▶ _Instructions for the task_
Leave every picture out, and print the full listing again exactly.

▶ _Supplied data_
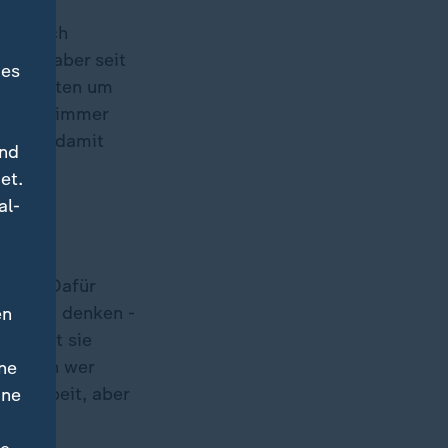
en. "Ich
ner, "aber seit
des
nalkosten um
tie und immer
abends damit
und
et.
al-
eben. Dafür
icht zu denken -
en
häftigt sie
t, denn wer
ne
ine Arbeit, aber
ine
h an?"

▶ _Written answer_
en. "Ich
ner, "aber seit
des
nalkosten um
tie und immer
abends damit
und
et.
al-
eben. Dafür
icht zu denken -
en
häftigt sie
t, denn wer
ne
ine Arbeit, aber
ine
h an?"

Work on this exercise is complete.